When should I search more: Adaptive Complex Query Optimization with Reinforcement Learning

Query optimization is a crucial component for the efficacy of Retrieval-Augmented Generation (RAG) systems. While reinforcement learning (RL)-based agentic and reasoning methods have recently emerged as a promising direction on query optimization, most existing approaches focus on the expansion and abstraction of a single query. However, complex user queries are prevalent in real-world scenarios, often requiring multiple parallel and sequential search strategies to handle disambiguation and decomposition. Directly applying RL to these complex cases introduces significant hurdles. Determining the optimal number of sub-queries and effectively re-ranking and merging retrieved documents vastly expands the search space and complicates reward design, frequently leading to training instability. To address these challenges, we propose a novel RL framework called Adaptive Complex Query Optimization (ACQO). Our framework is designed to adaptively determine when and how to expand the search process. It features two core components: an Adaptive Query Reformulation (AQR) module that dynamically decides when to decompose a query into multiple sub-queries, and a Rank-Score Fusion (RSF) module that ensures robust result aggregation and provides stable reward signals for the learning agent. To mitigate training instabilities, we adopt a Curriculum Reinforcement Learning (CRL) approach, which stabilizes the training process by progressively introducing more challenging queries through a two-stage strategy. Our comprehensive experiments demonstrate that ACQO achieves state-of-the-art performance on three complex query benchmarks, significantly outperforming established baselines. The framework also showcases improved computational efficiency and broad compatibility with different retrieval architectures, establishing it as a powerful and generalizable solution for next-generation RAG systems.

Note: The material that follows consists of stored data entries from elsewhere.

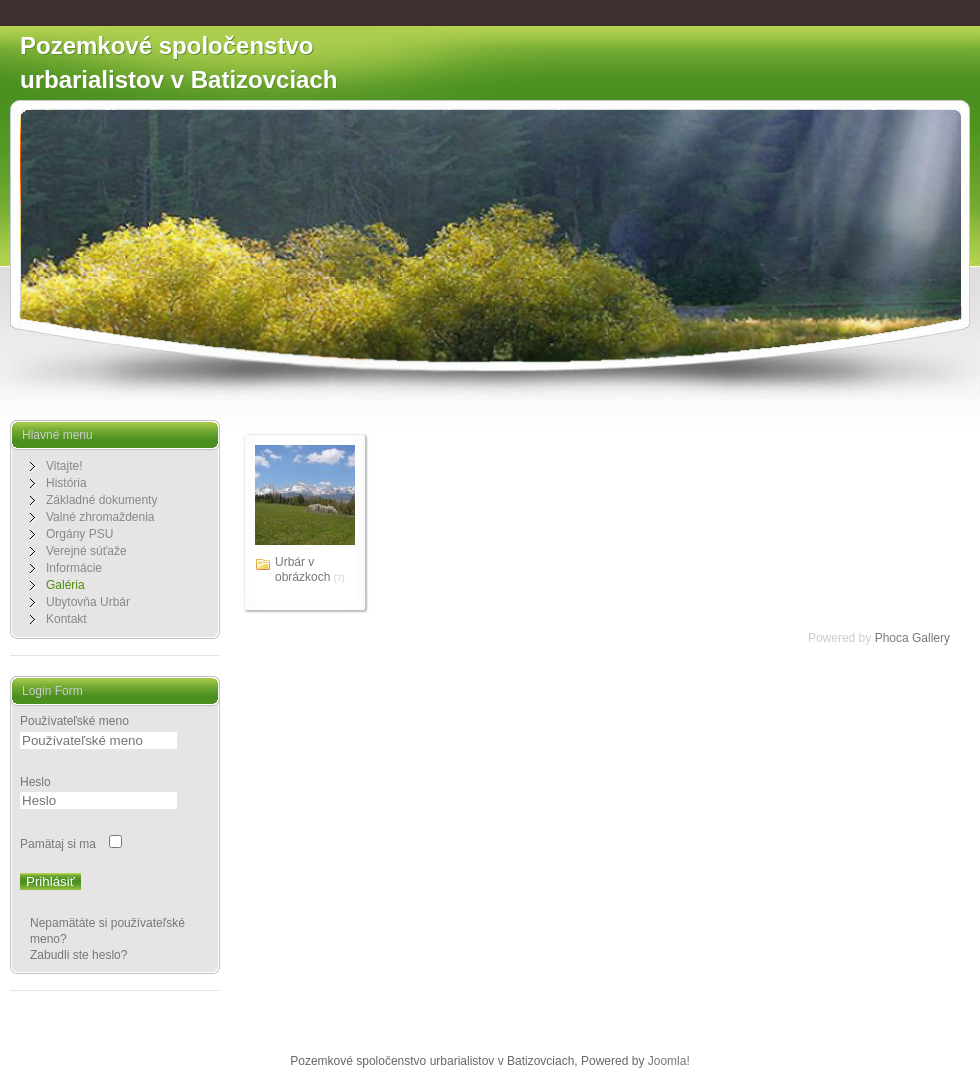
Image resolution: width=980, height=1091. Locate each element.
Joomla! (669, 1061)
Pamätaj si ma (58, 844)
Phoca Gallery (912, 638)
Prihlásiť (50, 881)
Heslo (35, 782)
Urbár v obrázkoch (302, 570)
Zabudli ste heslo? (78, 955)
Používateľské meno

翻译：查询优化是提升检索增强生成（RAG）系统效能的关键组成部分。尽管基于强化学习（RL）的智能体推理方法近期已成为查询优化的一个前景广阔的方向，但现有方法大多聚焦于单一查询的扩展与抽象。然而，在实际应用场景中，复杂的用户查询普遍存在，通常需要采用多路并行与顺序检索策略来处理歧义消解与查询分解。直接将RL应用于此类复杂情形会带来显著挑战：确定最优子查询数量、有效重排序与合并检索文档，这些任务极大地扩展了搜索空间并增加了奖励函数设计的复杂度，常导致训练过程不稳定。为应对这些挑战，我们提出了一种名为自适应复杂查询优化（ACQO）的新型RL框架。该框架旨在自适应地决定何时以及如何扩展搜索过程，其核心包含两个模块：自适应查询重构（AQR）模块动态决策何时将查询分解为多个子查询；排序-分数融合（RSF）模块确保检索结果的稳健聚合，并为学习智能体提供稳定的奖励信号。为缓解训练不稳定性，我们采用课程强化学习（CRL）方法，通过两阶段策略逐步引入更具挑战性的查询，从而稳定训练过程。综合实验表明，ACQO在三个复杂查询基准测试中取得了最先进的性能，显著优于现有基线方法。该框架还展现出更高的计算效率以及对不同检索架构的广泛兼容性，使其成为面向新一代RAG系统的强大且可推广的解决方案。